Documentation: Handling X11 authorization with CLX

Summary: use the function EXT:OPEN-CLX-DISPLAY instead of XLIB:OPEN-DISPLAY to establish a connection with your X11 server.

To prevent malicious users from snooping on an display (and logging keystrokes for example), X11 servers may require connection requests to be authorized. The X server (or display manager) will create a random key on startup, and store it as an entry in a file generally named $HOME/.Xauthority. Clients must extract from this file the "magic cookie" that corresponds to the server they wish to connect to, and send it as authorization data when opening the display. Users can manipulate the contents of the .Xauthority file by using the xauth command.
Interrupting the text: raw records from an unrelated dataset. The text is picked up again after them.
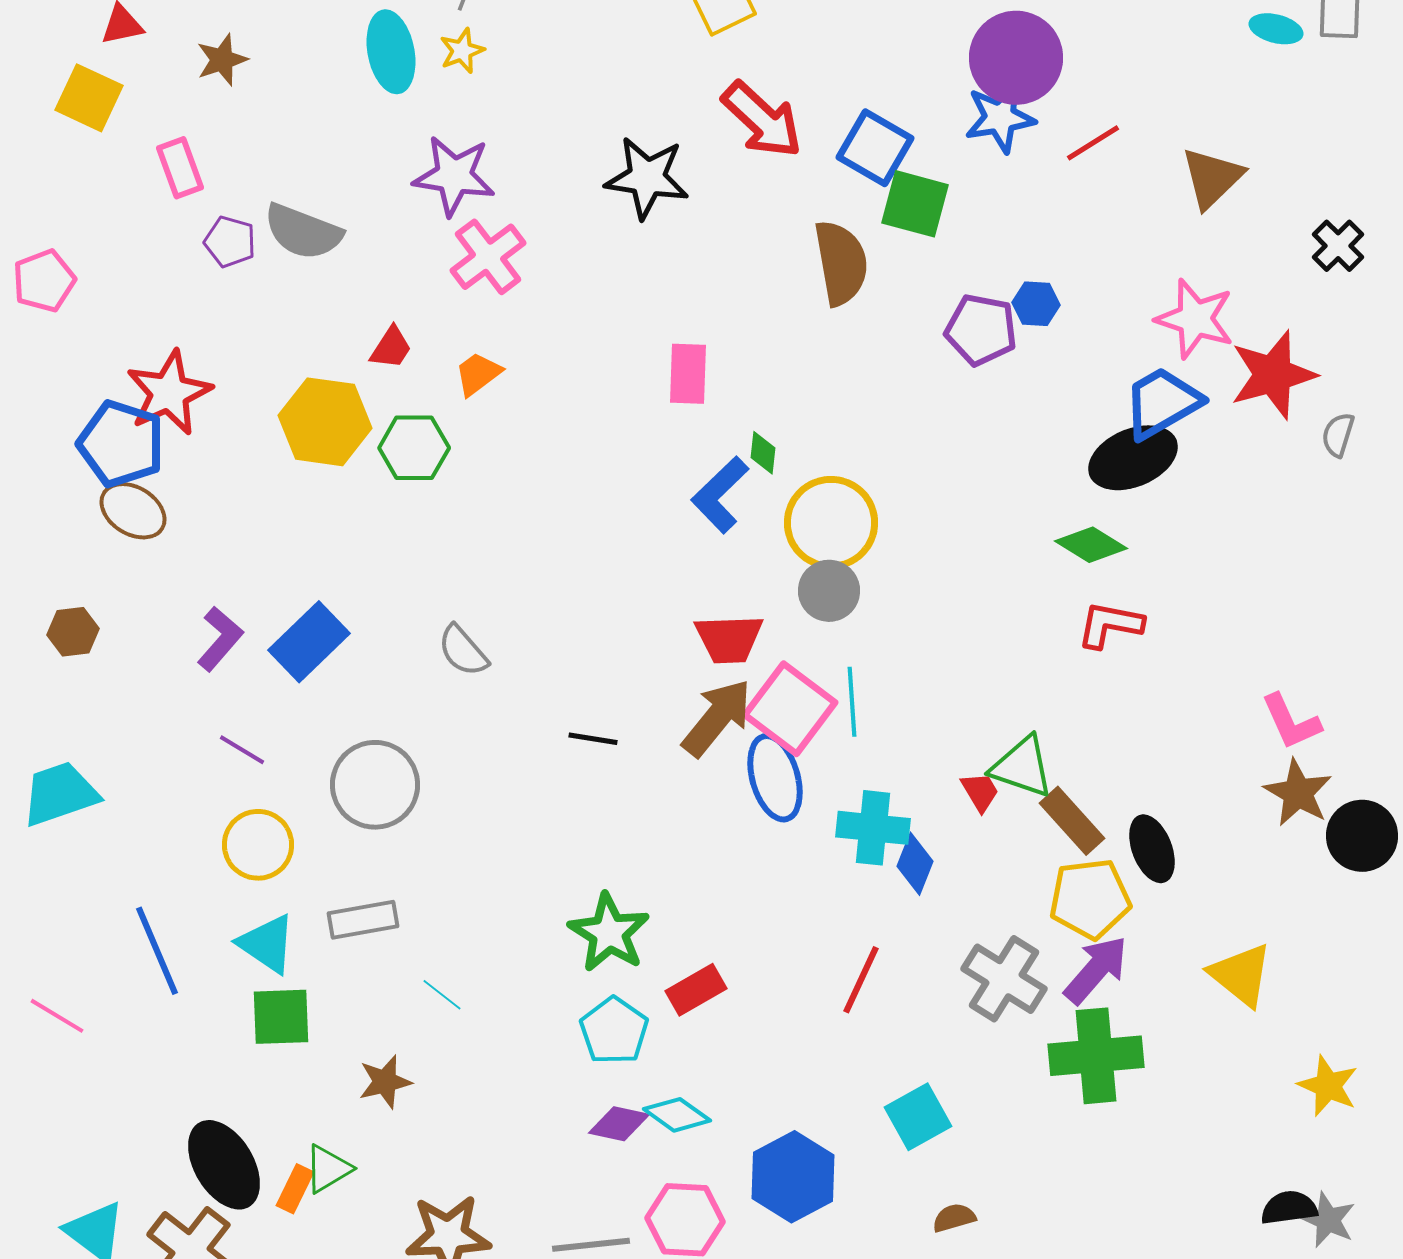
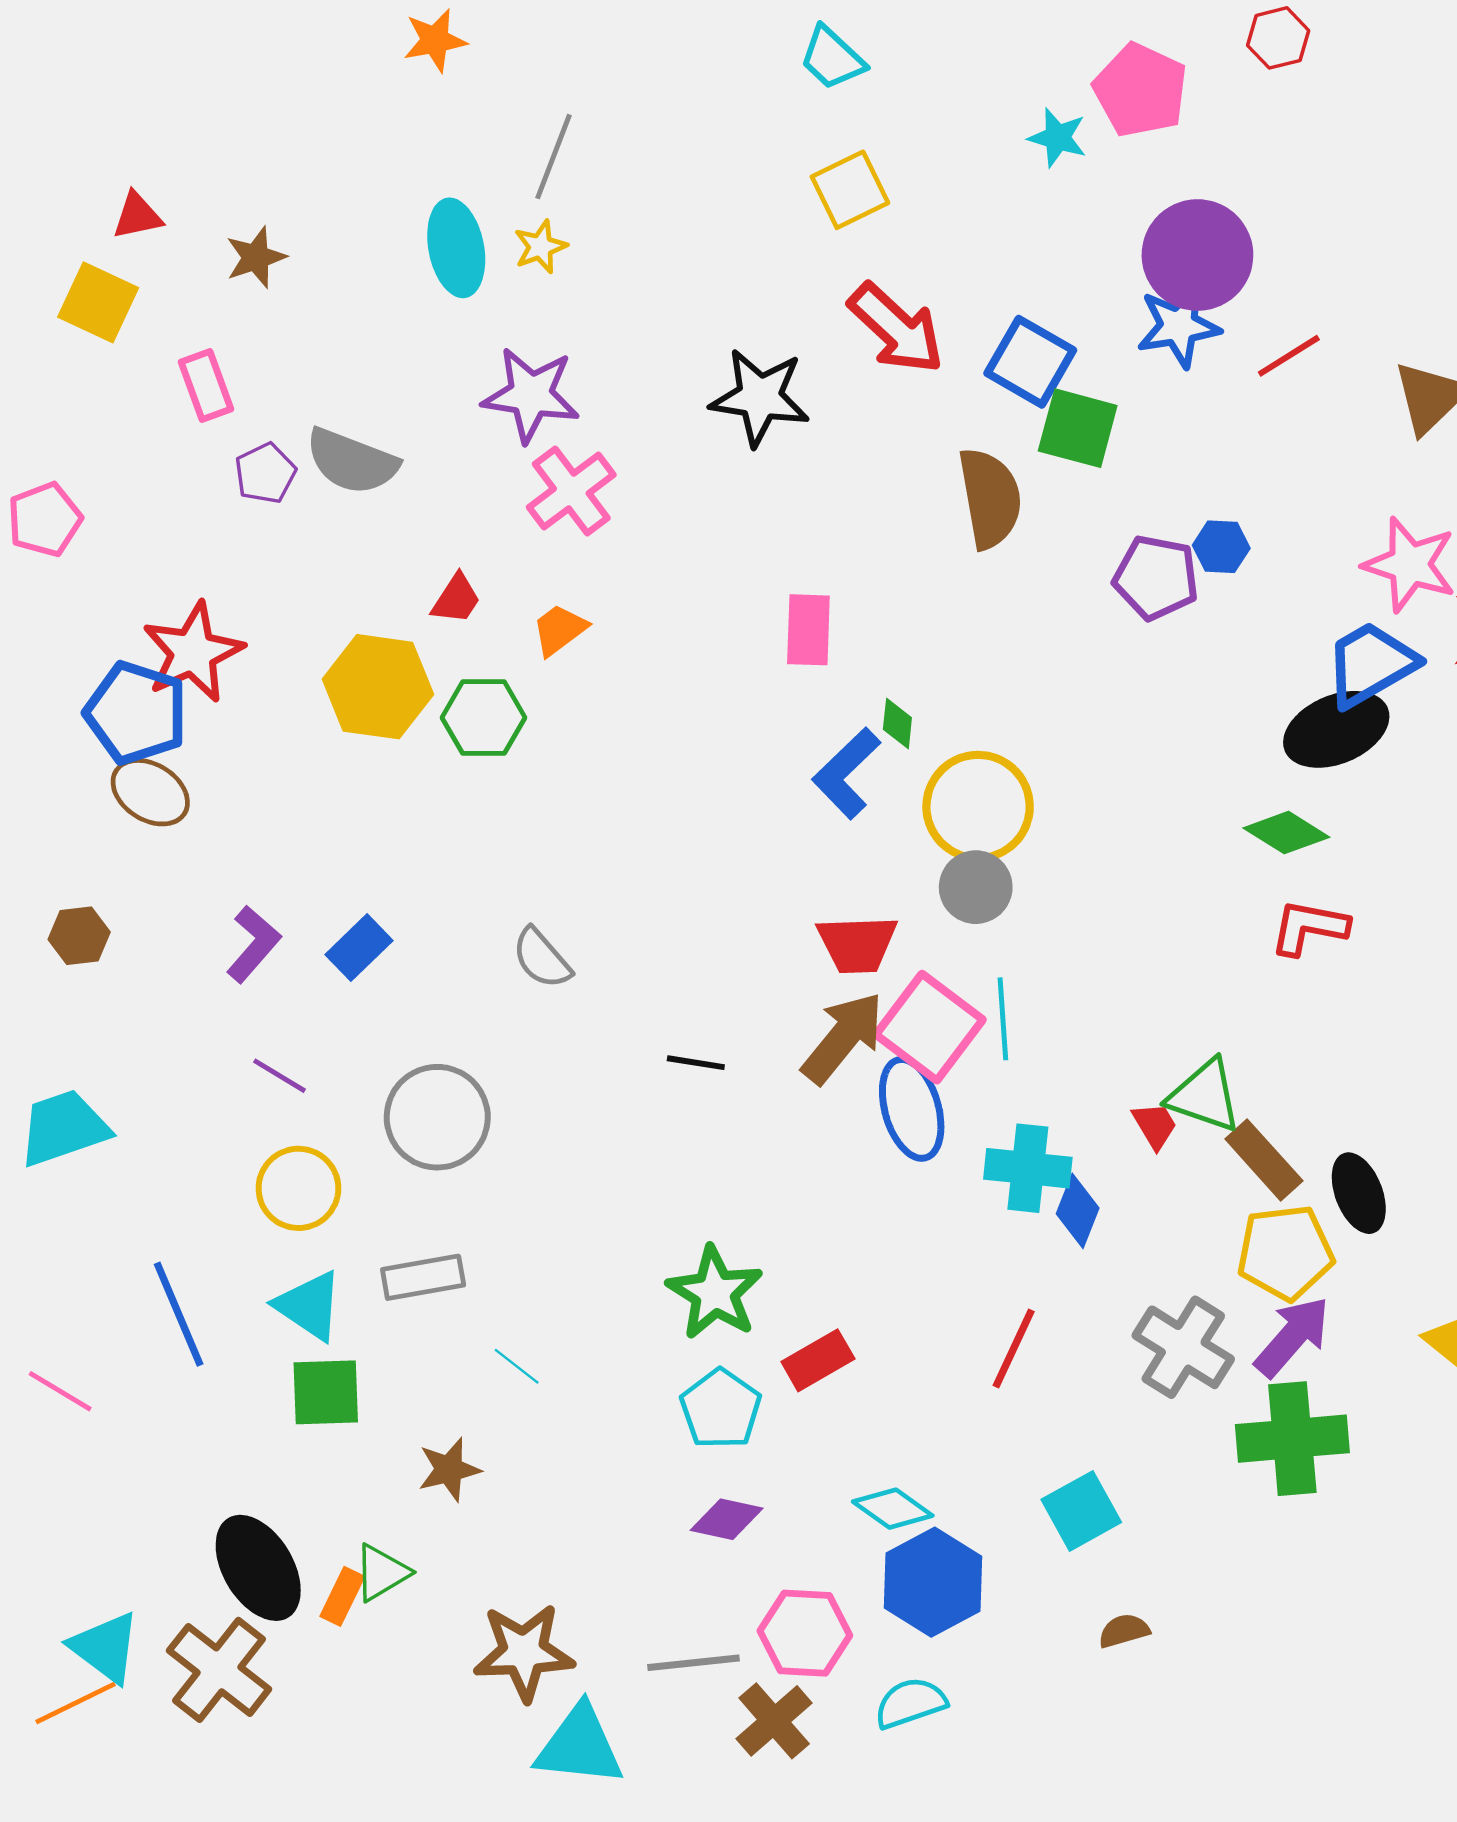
purple pentagon: (230, 242) -> (265, 473), turned 30
blue rectangle: (309, 642) -> (359, 948), size x0.7
cyan diamond: (677, 1115) -> (893, 1509), moved

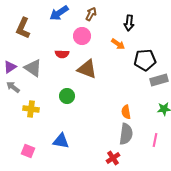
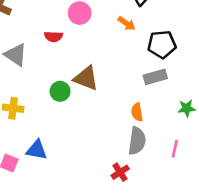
brown triangle: (87, 69) -> (86, 78), moved
gray rectangle: (159, 80) -> (155, 77), moved
blue triangle: (61, 141) -> (37, 150), moved

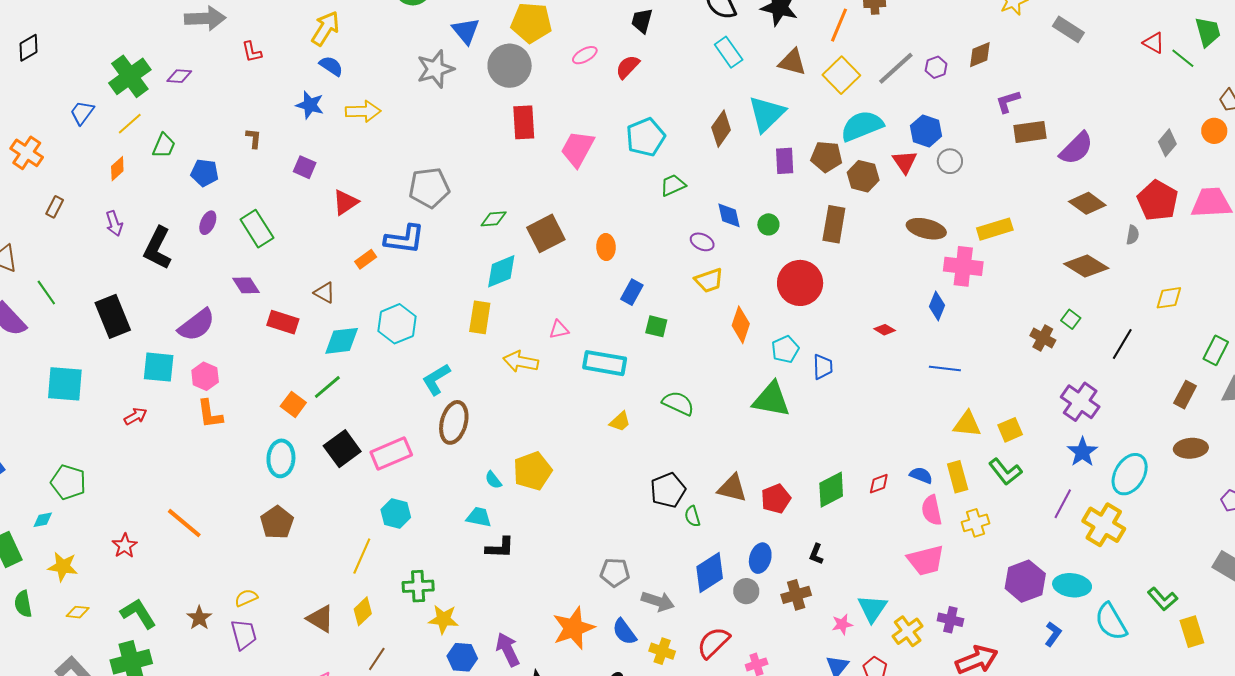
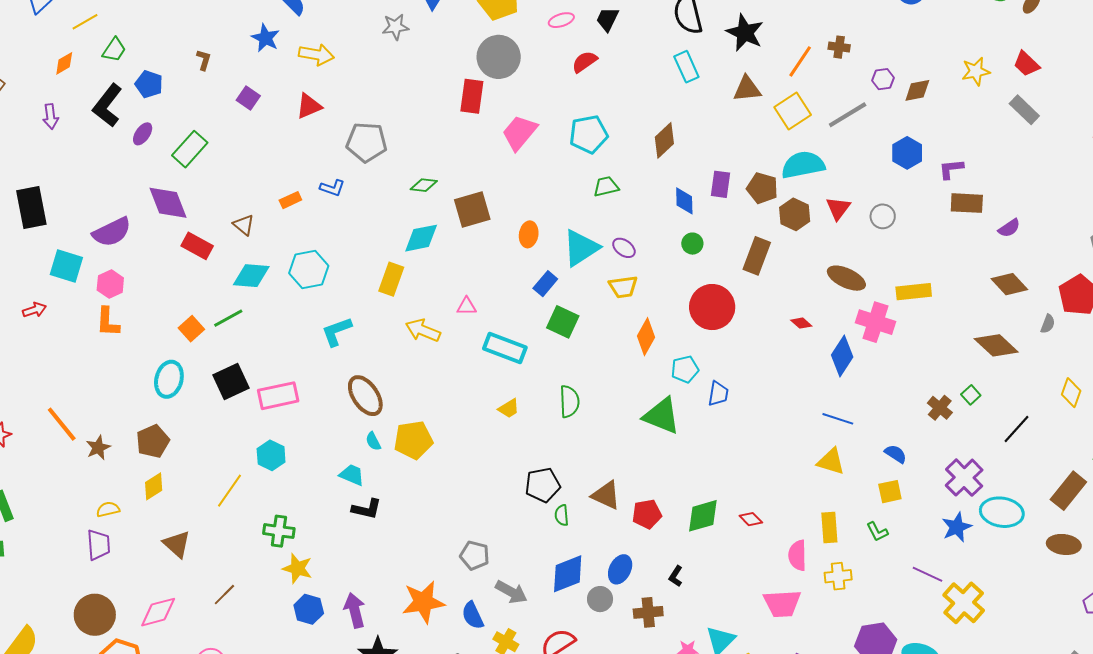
pink ellipse: (585, 55) -> (561, 20), moved
brown diamond: (980, 55) -> (917, 90), moved
brown triangle: (792, 62) -> (747, 89), turned -32
gray circle: (510, 66) -> (499, 57), moved
purple hexagon: (936, 67) -> (883, 79), moved
gray star: (435, 69) -> (395, 27), size x0.7
cyan triangle: (767, 114) -> (581, 248), moved
blue hexagon: (926, 131) -> (907, 153), moved
purple semicircle: (1076, 148) -> (1009, 228), size x0.6
red triangle: (345, 202) -> (309, 106), moved
blue diamond: (729, 215) -> (684, 201), moved
green rectangle: (257, 229) -> (190, 149), turned 63
blue L-shape: (404, 239) -> (332, 188), size x0.6
black L-shape: (158, 248) -> (107, 105), moved
purple diamond: (246, 285) -> (168, 203), size x1.5
yellow diamond: (1169, 298) -> (1071, 393), turned -72
blue diamond: (937, 306) -> (842, 356), size x1.4
green square: (656, 326) -> (563, 322), size x1.4
red diamond: (885, 330) -> (801, 323), moved
brown rectangle: (1185, 395) -> (1068, 491), size x1.4
green semicircle: (678, 403) -> (569, 402), turned 52
brown ellipse: (454, 422) -> (365, 396), moved, turned -60
yellow triangle: (967, 424) -> (831, 461), moved
green L-shape: (1005, 472) -> (877, 532), size x0.7
cyan ellipse: (1130, 474) -> (1002, 512), moved, turned 57
blue semicircle: (921, 475) -> (896, 454), moved
red diamond: (879, 484) -> (751, 519), turned 55
purple line: (1063, 504) -> (927, 574), turned 76
yellow diamond: (363, 611) -> (154, 486), moved
brown star: (199, 618) -> (98, 448), moved

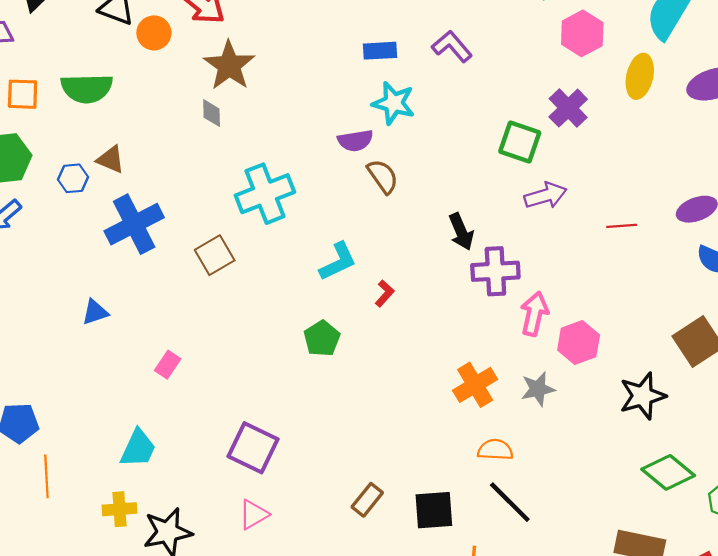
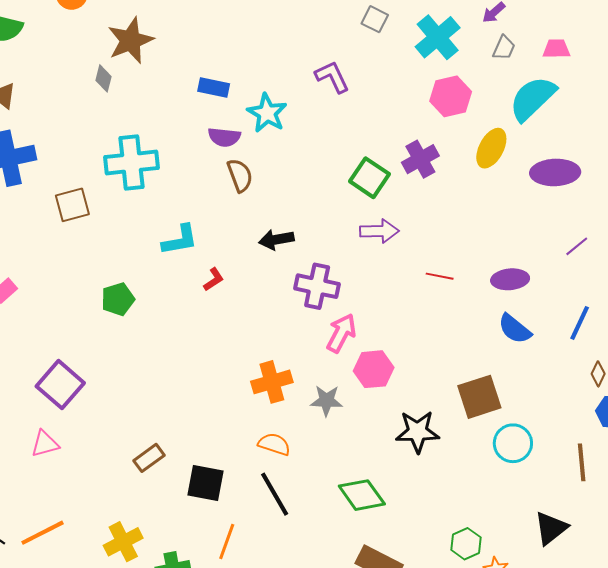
blue rectangle: (380, 51) -> (214, 87), moved
black arrow: (461, 232) -> (276, 240), moved, turned 88
green pentagon: (322, 339) -> (118, 299), moved
green diamond: (668, 472) -> (362, 495), moved

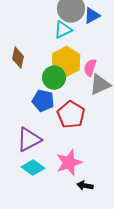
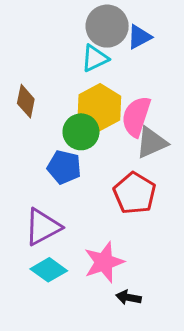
pink semicircle: (90, 68) -> (136, 117), size x1.5
red pentagon: (71, 115) -> (135, 193), moved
Most X11 programs use the xlib libraries, which transparently extract magic cookie information when establishing a connection with the X server. The old CLX code base does not have support for MIT-MAGIC-COOKIE-1 authorization, so CLX programs may be rejected by the X server. One workaround is to say xhost +localhost, to allow unauthorized X11 connections that originate from the local host. A better solution is to change CLX programs to use the CMUCL function EXT:OPEN-CLX-DISPLAY instead of XLIB:OPEN-DISPLAY to establish connections to your X11 server. This function is able to extract X11 authorization cookies from your XAUTHORITY file and present them to the X server.

As far as we know, support for X11 authorization has not been integrated to the CLX code distributed by the commercial Common Lisp vendors.

Parsing the DISPLAY environment variable

A further problem with the standard CLX function XLIB:OPEN-DISPLAY is that it doesn't correctly extract the display number from the DISPLAY environment variable. This is a problem you might run into when using CLX on an ssh-forwarded X11 session. Indeed, ssh typically sets $DISPLAY to remotehost:10, and forwards port 6010 on the remote host to port 6000 (or whatever port the local X11 server is running on) on the local host. CLX will unsuccessfully try to connect to remotehost:0.

The function EXT:OPEN-CLX-DISPLAY parses a display specifier (which defaults to the contents of the DISPLAY environment variable) to extract the display and screen numbers, so should automatically work for ssh-forwarded X11 sessions.